For the best experience, please enable JavaScript in your browser settings.
When Jane Gathoni entered professor Charles Chunge’s clinic along Ngong’ Road after being infected with cholera, little did she know that there is an effective cholera vaccine in Kenya.
Gathoni, a resident of Kibera, is not alone. Many Kenyans, including medics and paramedics do not know that there is a cholera vaccine.
“I was told to bring everybody from our house for vaccination against cholera after I was treated with antibiotics to prevent the spread of the disease to others,” says Gathoni.

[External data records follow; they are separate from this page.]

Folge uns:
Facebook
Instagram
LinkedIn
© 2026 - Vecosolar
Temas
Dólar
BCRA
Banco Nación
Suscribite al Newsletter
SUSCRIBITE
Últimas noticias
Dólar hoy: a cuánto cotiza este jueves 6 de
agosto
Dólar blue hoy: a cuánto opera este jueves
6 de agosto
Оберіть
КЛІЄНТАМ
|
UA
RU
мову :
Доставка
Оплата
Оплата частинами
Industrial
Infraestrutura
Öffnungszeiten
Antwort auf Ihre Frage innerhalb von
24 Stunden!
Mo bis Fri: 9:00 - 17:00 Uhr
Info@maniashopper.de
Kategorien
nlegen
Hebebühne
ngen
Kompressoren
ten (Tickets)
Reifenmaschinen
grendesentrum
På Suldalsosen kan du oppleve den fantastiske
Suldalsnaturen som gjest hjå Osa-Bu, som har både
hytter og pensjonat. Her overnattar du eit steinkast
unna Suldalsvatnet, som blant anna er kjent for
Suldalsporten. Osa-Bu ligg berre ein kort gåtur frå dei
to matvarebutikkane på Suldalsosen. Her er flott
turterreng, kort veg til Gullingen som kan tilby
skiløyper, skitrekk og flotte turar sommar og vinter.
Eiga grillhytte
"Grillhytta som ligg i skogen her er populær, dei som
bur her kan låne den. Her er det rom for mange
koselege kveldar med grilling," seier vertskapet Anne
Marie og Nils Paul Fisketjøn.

Doctors usually advise infected persons to ensure that their family members are vaccinated. The water-borne disease is killing people who reside along the beaches of Kisumu and Siaya counties. Recently, six people died at Misori and Lwanda Kotieno beaches in Siaya while in the neighbouring Kisumu County, two people succumbed to the disease at Kaloka beach.

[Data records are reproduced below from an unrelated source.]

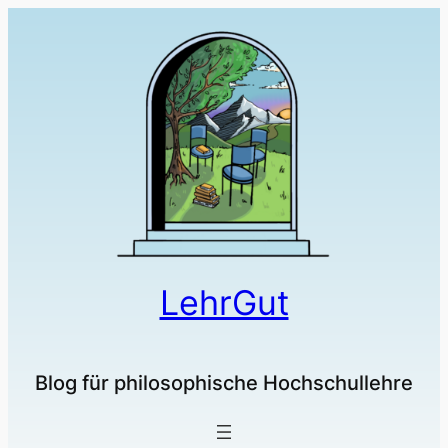
LehrGut
Blog für philosophische Hochschullehre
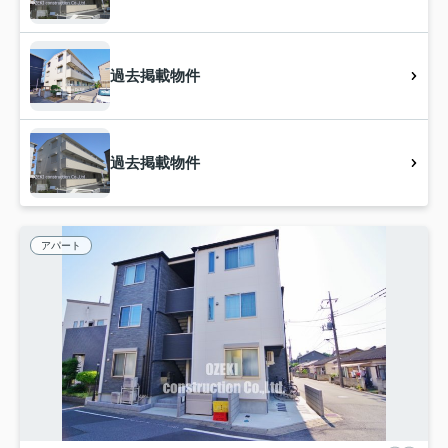
過去掲載物件
過去掲載物件
アパート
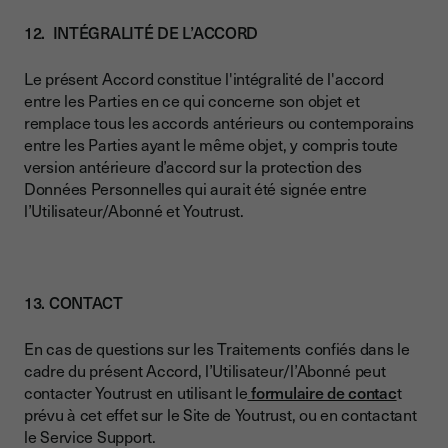
12. INTÉGRALITÉ DE L’ACCORD
Le présent Accord constitue l'intégralité de l'accord
entre les Parties en ce qui concerne son objet et
remplace tous les accords antérieurs ou contemporains
entre les Parties ayant le même objet, y compris toute
version antérieure d’accord sur la protection des
Données Personnelles qui aurait été signée entre
l’Utilisateur/Abonné et Youtrust.
13. CONTACT
En cas de questions sur les Traitements confiés dans le
cadre du présent Accord, l’Utilisateur/l’Abonné peut
contacter Youtrust en utilisant le
formulaire de contac
t
prévu à cet effet sur le Site de Youtrust, ou en contactant
le Service Support.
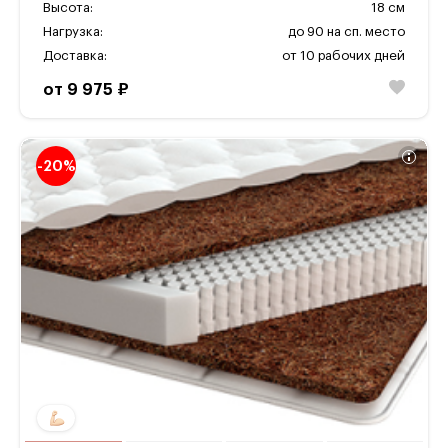
Высота:
18 см
Нагрузка:
до 90 на сп. место
Доставка:
от 10 рабочих дней
от 9 975 ₽
-20%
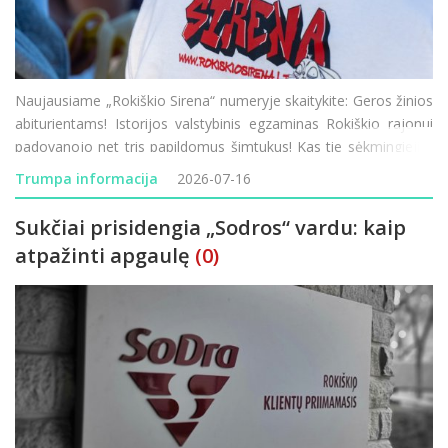
Naujausiame „Rokiškio Sirena“ numeryje skaitykite: Geros žinios
abiturientams! Istorijos valstybinis egzaminas Rokiškio rajonui
padovanojo net tris papildomus šimtukus! Kas tie sėkmingieji ir
kaip sekėsi kitiems mūsų krašto moksleiviams? Mados
Trumpa informacija
2026-07-16
naujienos mi
Sukčiai prisidengia „Sodros“ vardu: kaip
atpažinti apgaulę
(0)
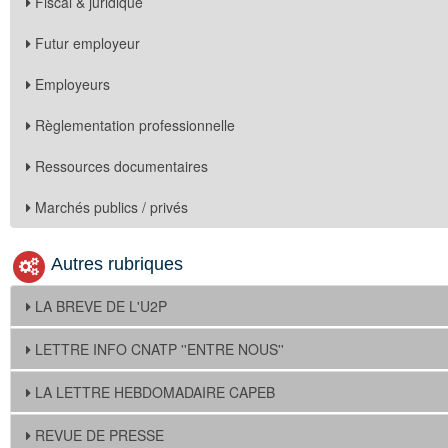
Fiscal & juridique
Futur employeur
Employeurs
Règlementation professionnelle
Ressources documentaires
Marchés publics / privés
Autres rubriques
LA BREVE DE L'U2P
LETTRE INFO CNATP ''ENTRE NOUS''
LA LETTRE HEBDOMADAIRE CAPEB
REVUE DE PRESSE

Cholera kills within four hours and between March and August this year, over 350 people died from it across the country.
In urban areas, residents of informal settlements are at a higher risk because of poor sanitation, thus to eradicate, or stem the spread and outbreaks, sanitation must be improved.
But the best way of preventing cholera is through vaccinations which Kenya has had for the past decade. Even then, another anti-cholera vaccine was launched in the country last month.
The oral vaccine, under the brand name Shanchol, was declared safe and effective by the World Health Organisation.
The global health body says in a report that the vaccine is prequalified and licensed in over 60 countries.
Experts say the vaccine should be used in conjunction with other prevention and control strategies in areas where the disease is endemic and should be considered in areas at risk for outbreaks.
“Vaccination should not disrupt the provision of other high-priority health interventions to control or prevent cholera outbreaks,” says Dr Mohan Lumba, the chair, Kenya Pediatric Consortium. “Vaccines provide a short-term effect that can be implemented to bring about an immediate response while the longer term interventions of improving water and sanitation, which involve large investments, are put into place.”
He adds that preemptive or reactive vaccination should cover as many people who are eligible to receive the vaccine, as possible and should be conducted as quickly as possible to protect Kenyans from cholera.
The oral cholera vaccine has demonstrated efficacy in a large-scale clinical trial among 70,000 people in Kolkata, India.
Results indicate that protection conferred by two doses was 65 percent five years after vaccination, the longest protection on record among currently available cholera vaccines.
It has also been used for Mass Vaccination Campaign in Response to an Outbreak in other African countries.